Periodically, there is a barrage of e-mail in my inbox questioning the science that suggests global warming is occurring.  When such an e-mail deluge strikes I embrace my ability to think critically.  My thoughts go like this:

The concern with global warming is leading us to examine our production and consumption processes and assumptions about what is progress.  This examination has led to a greater awareness for myself and some others that every thing, absolutely every thing that we use, abuse and enjoy in our daily lives is provided to us by the earth!  And, we humans are changing the nature of the earth by our ability to extract, transform and discard as waste the very composition of the earth.  It’s an awesome realization.

In fact, the pace at which we are bringing about this change in the composition of the earth is accelerating exponentially due to the continuously increasing rate of our individual rates of consumption and increasing global population.  Culturally, we consider an increased rate of consumption to be human progress.

Since the 1930s, the accepted measure of the financial well-being of the U.S. economy has been gross domestic product (GDP).  In 1955, some 55 years ago, Victor Lebow wrote in the Journal of Retailing, “Our enormously productive economy demands that we make consumption our way of life, that we convert the buying and use of goods into rituals, that we seek our spiritual satisfactions, our ego satisfactions, in consumption.  . . . We need things consumed, burned up, worn out, replaced, and discarded at an ever increasing pace.”
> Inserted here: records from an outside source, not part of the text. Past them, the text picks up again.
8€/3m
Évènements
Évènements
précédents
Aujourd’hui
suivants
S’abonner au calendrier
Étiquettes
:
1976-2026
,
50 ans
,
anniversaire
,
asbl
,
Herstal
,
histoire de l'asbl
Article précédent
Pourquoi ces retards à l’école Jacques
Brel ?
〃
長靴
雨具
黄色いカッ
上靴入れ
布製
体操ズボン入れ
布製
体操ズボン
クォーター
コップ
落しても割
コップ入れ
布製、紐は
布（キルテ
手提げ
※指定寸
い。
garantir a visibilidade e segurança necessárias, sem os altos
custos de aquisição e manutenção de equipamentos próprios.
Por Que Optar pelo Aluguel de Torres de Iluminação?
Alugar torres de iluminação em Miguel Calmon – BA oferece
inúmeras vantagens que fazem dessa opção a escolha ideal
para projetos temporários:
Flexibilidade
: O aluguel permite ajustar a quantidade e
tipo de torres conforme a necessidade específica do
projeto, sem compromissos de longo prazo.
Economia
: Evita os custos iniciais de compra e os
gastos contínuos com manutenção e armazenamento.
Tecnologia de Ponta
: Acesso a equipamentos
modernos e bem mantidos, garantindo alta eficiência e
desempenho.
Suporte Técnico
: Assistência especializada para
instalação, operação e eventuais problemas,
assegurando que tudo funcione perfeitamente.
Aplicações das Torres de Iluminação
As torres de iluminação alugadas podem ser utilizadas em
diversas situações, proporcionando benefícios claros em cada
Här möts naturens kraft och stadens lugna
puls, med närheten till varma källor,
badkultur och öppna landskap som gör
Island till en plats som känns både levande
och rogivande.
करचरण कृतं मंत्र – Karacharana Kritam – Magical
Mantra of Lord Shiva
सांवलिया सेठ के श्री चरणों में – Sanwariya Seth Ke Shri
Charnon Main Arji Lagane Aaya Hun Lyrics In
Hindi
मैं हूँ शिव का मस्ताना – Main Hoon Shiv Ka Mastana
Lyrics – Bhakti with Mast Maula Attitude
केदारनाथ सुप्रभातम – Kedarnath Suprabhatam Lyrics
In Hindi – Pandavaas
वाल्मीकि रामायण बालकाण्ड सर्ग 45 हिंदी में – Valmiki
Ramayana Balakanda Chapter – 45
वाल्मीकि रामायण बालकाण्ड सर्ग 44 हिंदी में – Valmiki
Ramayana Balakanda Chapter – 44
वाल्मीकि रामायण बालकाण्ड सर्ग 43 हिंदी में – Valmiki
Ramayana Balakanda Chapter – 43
This primary emphasis on GDP encourages increasing our production and consumption while neglecting other aspects of human health and well-being.  GDP has been criticized as a measure of national well-being for some time.  And, the U.S., which ranks number 1 globally for total GDP, ranks much lower by other measures.  For example, the United Nations’ Human Development Index (HDI) measures three areas of human development: health, knowledge and a decent standard of living.  Health is measured by life expectancy at birth; knowledge is measured by a combination of the adult literacy rate and the combined primary, secondary, and tertiary gross enrollment ratio; and standard of living is measured by GDP per capita (computed as purchasing power parity  in U.S. dollars).  Using 2007 data, the 2009 report ranks the U.S. 13th.  However, when we look at the components of the HDI we see that it is the GDP per capita ranking at 9th that improves our health ranking (26th) and knowledge ranking (21st).

My conclusion is that it doesn’t matter if the science suggesting global warming is faulty or not.  Simple observation suggests our emphasis on consumption is not delivering the quality of life we assume and is not sustainable in the long-run.  Such things as creating an economy and culture based on factors other than production and consumption will take both time and wisdom.  It is not too soon to begin.